### MATERIAL SHOWN
▼

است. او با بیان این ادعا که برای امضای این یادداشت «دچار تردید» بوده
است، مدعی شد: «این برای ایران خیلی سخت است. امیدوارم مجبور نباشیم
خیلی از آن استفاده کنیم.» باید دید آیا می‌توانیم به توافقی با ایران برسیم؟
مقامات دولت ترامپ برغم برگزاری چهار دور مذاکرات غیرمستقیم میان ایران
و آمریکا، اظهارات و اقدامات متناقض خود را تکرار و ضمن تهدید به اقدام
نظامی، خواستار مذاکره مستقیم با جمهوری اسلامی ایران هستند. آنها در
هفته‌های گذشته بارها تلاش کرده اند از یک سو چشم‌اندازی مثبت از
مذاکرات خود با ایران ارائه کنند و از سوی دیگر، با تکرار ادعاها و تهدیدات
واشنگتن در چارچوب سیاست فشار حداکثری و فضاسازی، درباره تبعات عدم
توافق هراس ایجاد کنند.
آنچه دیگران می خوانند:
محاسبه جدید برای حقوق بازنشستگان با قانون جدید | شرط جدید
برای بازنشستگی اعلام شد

▲

### WORK TASK
Print only the lines running from the one with "نظامی، خواستار مذاکره" to the final line of the data above, each exactly as it appears.

### EXPECTED ANSWER
نظامی، خواستار مذاکره مستقیم با جمهوری اسلامی ایران هستند. آنها در
هفته‌های گذشته بارها تلاش کرده اند از یک سو چشم‌اندازی مثبت از
مذاکرات خود با ایران ارائه کنند و از سوی دیگر، با تکرار ادعاها و تهدیدات
واشنگتن در چارچوب سیاست فشار حداکثری و فضاسازی، درباره تبعات عدم
توافق هراس ایجاد کنند.
آنچه دیگران می خوانند:
محاسبه جدید برای حقوق بازنشستگان با قانون جدید | شرط جدید
برای بازنشستگی اعلام شد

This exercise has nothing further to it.